Meet Sira, a young Spanish seamstress living a quiet life in pre-civil war Madrid -- until she decides to leave her respectable fiancé for a scoundrel who promises her the world and then abandons her in Tangiers. Penniless, desperate and trapped in Africa by the outbreak of war in Spain, Sira reinvents herself as a high-fashion couturier. With the help of a friend, a pile of weapons, and a black market connection, she opens her first atelier in Morocco. Chez Sirah caters to the high-society foreign women of Tetouan and brings Sira into contact with the politically powerful figures who will embroil her in international espionage. Sira joins crowds of expatriates commingling at lavish balls while their countries wage war, aware that while she receives boxes of decadent candies bearing coded messages from the head of British SIS, others are digging through garbage pails to find scraps of potato peelings to eat.

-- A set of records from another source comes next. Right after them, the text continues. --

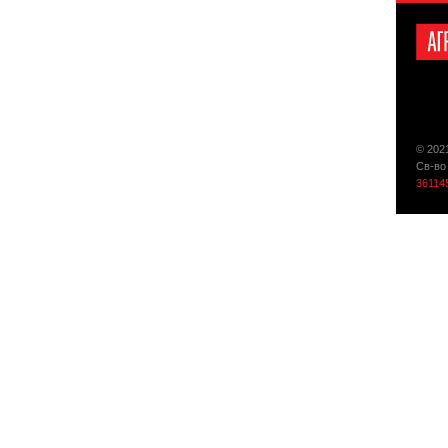
© 202
Св-во
36114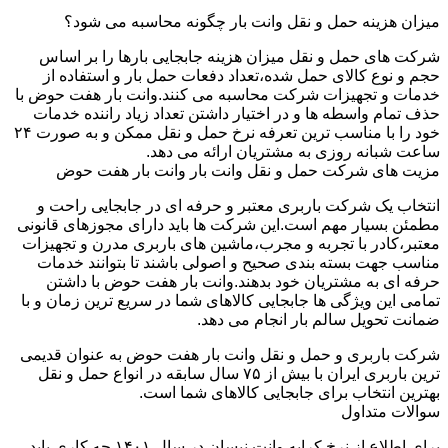
میزان هزینه حمل و نقل وانت بار چگونه محاسبه می شود؟
شرکت های حمل و نقل میزان هزینه جابجایی بارها را بر اساس
حجم و نوع کالای حمل شده،تعداد دفعات حمل بار و استفاده از
خدمات و تجهیزات شرکت محاسبه می کنند.وانت بار هفت حوض با
حذف تمام واسطه ها و در اختیار داشتن تعداد زیاد راننده خدمات
خود را با مناسب ترین تعرفه نرخ حمل و نقل ممکن و به صورت ۲۴
ساعت شبانه روزی به مشتریان ارائه می دهد.
مزیت های شرکت حمل و نقل وانت بار وانت بار هفت حوض
انتخاب یک شرکت باربری معتبر و حرفه ای در جابجایی راحت و
مطمئن بسیار مهم است.این شرکت ها باید دارای مجوزهای قانونی
معتبر،کادر با تجربه و مجرب،ماشین های باربری مدرن و تجهیزات
مناسب جهت بسته بندی صحیح و اصولی باشند تا بتوانند خدمات
حرفه ای به مشتریان خود بدهند.وانت بار هفت حوض با داشتن
تمامی این ویژگی ها جابجایی کالاهای شما در سریع ترین زمان و با
ضمانت تحویل سالم بار انجام می دهد.
شرکت باربری و حمل و نقل وانت بار هفت حوض به عنوان قدیمی
ترین باربری ایران با بیش از ۷۵ سال سابقه در انواع حمل و نقل
بهترین انتخاب برای جابجایی کالاهای شما است.
سوالات متداول
برای اطلاع از نرخ کرایه وانت نیسان در سال ۱۴۰۱ چه کاری باید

Maria Duenas weaves Sira's story in and around the lives of historical figures while filling the novel with lush descriptions of high fashion and international locales. But by the time Sira arrives in Portugal, many of the novel's interesting secondary characters have been lost, replaced by the action-packed scenes of a formulaic spy novel. For a slow-moving, sprawling story, the ending presents a sudden attempt at happily-ever-after and a romantic resolution inconsistent with the complex story of an independent, capable woman.